MPI + OpenMP Performance
Speedup of Shuffle vs No Shuffle
AWS t2.2xlarge instances are used for testing the MPI version. Here we tried 2, 4 and 8 nodes with 8 threads on each node to check the impact of shuffling.
Without shuffling, the speedup of MPI plus OpenMP version varies a lot. We observe high correlation between speedup and problem solving path, we will discuss it in detail in the last section on this page. Shuffling greatly improves the speedup. In the best case scenario, the speedup jumps from 31 to 52.
Effect of Shuffling and Dynamic Scheduling
We tested different settings of our MPI+OpenMP version Sudoku solver on 8 AWS t2.2xlarge instances. Each node has 8 threads.

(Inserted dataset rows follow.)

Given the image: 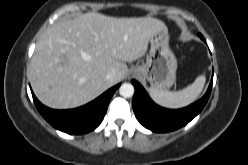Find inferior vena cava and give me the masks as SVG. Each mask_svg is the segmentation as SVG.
<instances>
[{
  "mask_svg": "<svg viewBox=\"0 0 248 165\" xmlns=\"http://www.w3.org/2000/svg\"><path fill=\"white\" fill-rule=\"evenodd\" d=\"M116 78V72L115 71H110L107 76H106V79L109 81V82H114Z\"/></svg>",
  "mask_w": 248,
  "mask_h": 165,
  "instance_id": "inferior-vena-cava-1",
  "label": "inferior vena cava"
}]
</instances>
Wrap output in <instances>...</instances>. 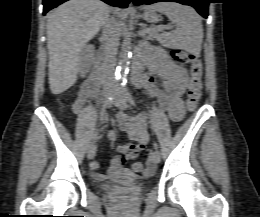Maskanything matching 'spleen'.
Wrapping results in <instances>:
<instances>
[{
	"instance_id": "spleen-1",
	"label": "spleen",
	"mask_w": 260,
	"mask_h": 217,
	"mask_svg": "<svg viewBox=\"0 0 260 217\" xmlns=\"http://www.w3.org/2000/svg\"><path fill=\"white\" fill-rule=\"evenodd\" d=\"M164 13L176 25V29L159 36L160 43L169 48L199 53L203 40V27L196 11L179 3H157L151 6Z\"/></svg>"
}]
</instances>
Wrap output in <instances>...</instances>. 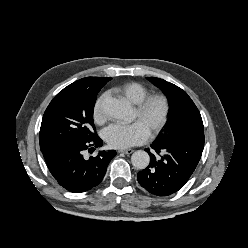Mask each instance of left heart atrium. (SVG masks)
<instances>
[{
    "instance_id": "obj_1",
    "label": "left heart atrium",
    "mask_w": 248,
    "mask_h": 248,
    "mask_svg": "<svg viewBox=\"0 0 248 248\" xmlns=\"http://www.w3.org/2000/svg\"><path fill=\"white\" fill-rule=\"evenodd\" d=\"M149 130L141 120L130 124L114 123L103 132L109 146L116 149H127L147 140Z\"/></svg>"
}]
</instances>
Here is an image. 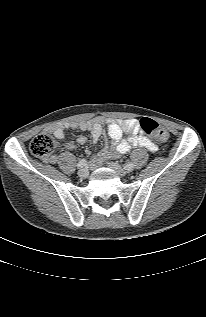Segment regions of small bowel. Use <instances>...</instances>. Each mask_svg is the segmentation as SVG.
I'll return each instance as SVG.
<instances>
[{
  "mask_svg": "<svg viewBox=\"0 0 206 317\" xmlns=\"http://www.w3.org/2000/svg\"><path fill=\"white\" fill-rule=\"evenodd\" d=\"M105 125H107L108 134L112 140L113 147L103 149L94 156L91 161L93 166L102 164L106 159L115 158L127 153L135 147H142L150 152H155L158 149L157 145L144 135L136 119L106 120L102 117H98L90 121L72 123L70 127L90 132V139L85 136H80L77 139L79 144H86L88 142L95 144L103 135ZM51 131L57 139L61 140L64 138V130L62 127H53ZM123 134H127L128 137L123 138ZM65 147L72 150L75 148V144L73 142H66ZM51 161L56 162V158H52Z\"/></svg>",
  "mask_w": 206,
  "mask_h": 317,
  "instance_id": "c3829d8e",
  "label": "small bowel"
}]
</instances>
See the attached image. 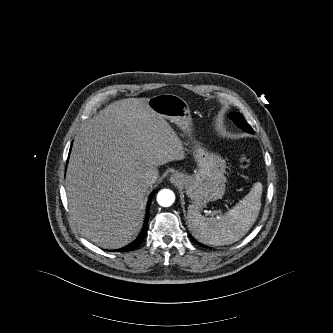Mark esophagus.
<instances>
[{
  "instance_id": "obj_1",
  "label": "esophagus",
  "mask_w": 333,
  "mask_h": 333,
  "mask_svg": "<svg viewBox=\"0 0 333 333\" xmlns=\"http://www.w3.org/2000/svg\"><path fill=\"white\" fill-rule=\"evenodd\" d=\"M170 182L173 185H180L183 182V177L179 173H174L170 177Z\"/></svg>"
}]
</instances>
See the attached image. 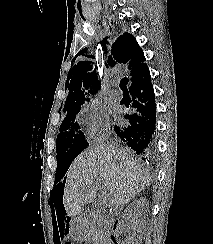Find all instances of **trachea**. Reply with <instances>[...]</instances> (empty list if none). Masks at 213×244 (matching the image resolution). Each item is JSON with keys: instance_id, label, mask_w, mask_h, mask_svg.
<instances>
[{"instance_id": "trachea-1", "label": "trachea", "mask_w": 213, "mask_h": 244, "mask_svg": "<svg viewBox=\"0 0 213 244\" xmlns=\"http://www.w3.org/2000/svg\"><path fill=\"white\" fill-rule=\"evenodd\" d=\"M127 84H128V78H123L120 80V88L123 90V92H128V89H127Z\"/></svg>"}]
</instances>
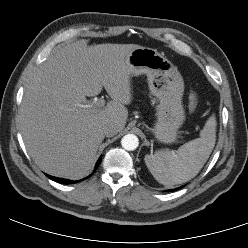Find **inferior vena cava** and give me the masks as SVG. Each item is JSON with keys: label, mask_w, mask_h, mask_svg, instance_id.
Wrapping results in <instances>:
<instances>
[{"label": "inferior vena cava", "mask_w": 248, "mask_h": 248, "mask_svg": "<svg viewBox=\"0 0 248 248\" xmlns=\"http://www.w3.org/2000/svg\"><path fill=\"white\" fill-rule=\"evenodd\" d=\"M103 132L107 137H113L119 132V129L116 124L108 123L103 126Z\"/></svg>", "instance_id": "602c4592"}]
</instances>
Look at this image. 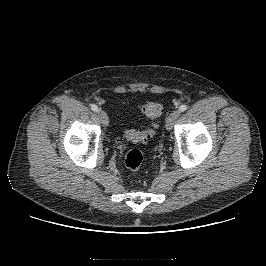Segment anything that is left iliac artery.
<instances>
[{
    "mask_svg": "<svg viewBox=\"0 0 266 266\" xmlns=\"http://www.w3.org/2000/svg\"><path fill=\"white\" fill-rule=\"evenodd\" d=\"M187 105L186 104H182L180 107H179V111L180 112H184V111H186L187 110Z\"/></svg>",
    "mask_w": 266,
    "mask_h": 266,
    "instance_id": "left-iliac-artery-1",
    "label": "left iliac artery"
}]
</instances>
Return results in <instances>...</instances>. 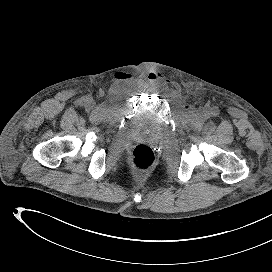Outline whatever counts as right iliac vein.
I'll return each mask as SVG.
<instances>
[{
    "label": "right iliac vein",
    "instance_id": "63e3f726",
    "mask_svg": "<svg viewBox=\"0 0 272 272\" xmlns=\"http://www.w3.org/2000/svg\"><path fill=\"white\" fill-rule=\"evenodd\" d=\"M87 105H88V106H92V105H93V100L88 99V100H87Z\"/></svg>",
    "mask_w": 272,
    "mask_h": 272
}]
</instances>
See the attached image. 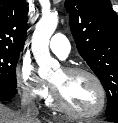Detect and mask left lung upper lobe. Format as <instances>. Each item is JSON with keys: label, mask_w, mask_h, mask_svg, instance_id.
Returning <instances> with one entry per match:
<instances>
[{"label": "left lung upper lobe", "mask_w": 118, "mask_h": 123, "mask_svg": "<svg viewBox=\"0 0 118 123\" xmlns=\"http://www.w3.org/2000/svg\"><path fill=\"white\" fill-rule=\"evenodd\" d=\"M77 49L107 93L106 115L118 114V16L109 0H65Z\"/></svg>", "instance_id": "left-lung-upper-lobe-1"}]
</instances>
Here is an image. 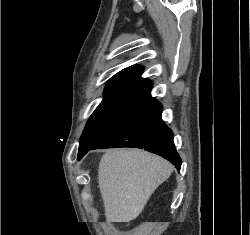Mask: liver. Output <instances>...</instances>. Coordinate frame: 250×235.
<instances>
[{
	"instance_id": "obj_1",
	"label": "liver",
	"mask_w": 250,
	"mask_h": 235,
	"mask_svg": "<svg viewBox=\"0 0 250 235\" xmlns=\"http://www.w3.org/2000/svg\"><path fill=\"white\" fill-rule=\"evenodd\" d=\"M172 172L169 162L146 151H108L102 156L98 169L106 220L130 222L137 218L155 189Z\"/></svg>"
}]
</instances>
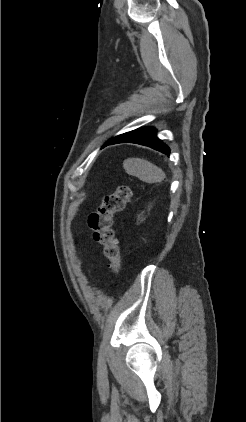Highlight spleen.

In general, we observed that dynamic scheduling without shuffling yields the highest speedup. Dynamic scheduling with shuffling is better than static scheduling with shuffling for simpler problems. Static scheduling with shuffling tends to perform well for complex problems.
Discussion
Our serial solver guarantees to find a solution but is very slow in terms of the execution time. Achieving good speedup will help us to find solutions in a much shorter amount of time. The main difficulty in parallelizing the Sudoku solver is balancing the workload assigned to each worker. Our bootstrapping methods tends to push partially filled boards with similar solving complexity to adjacent places in the queue. Therefore, it is very likely that some worker will finish the work faster than the others and becomes idle, which jeopardizes the performance of our parallelized solver. OpenMP can do load balancing rather easily by setting the running schedule to dynamic. However, MPI does not have such functionality as a built-in. In order to achieve similar effect, we first attempted to shuffle the queue of boards before dispatching to each worker node. It greatly improves the performance but the speedup is still not ideal. We then implemented dynamic scheduling for the MPI version by sacrificing our master node to constantly query the status of slave nodes. The master node will assign new jobs to the slave nodes once it becomes idle. As you can see on the plot above, MPI dynamic scheduling produces the best performance. Please do not forget that essentially only 7 nodes are working in the dynamic scheduling case. It is very impressive that dynamic scheduling can outperform the other settings. The speedup is not linear mostly due to the high communication costs between the nodes. Adding shuffling to MPI dynamic scheduling slows our parallelized solver. The main reason is that shuffling and dynamic scheduling have similar functionalities. Dynamic scheduling already solved the problem of load balancing, and shuffling cannot do more. Furthermore, it takes time to shuffle the queue, and the shuffling can only be done in serial.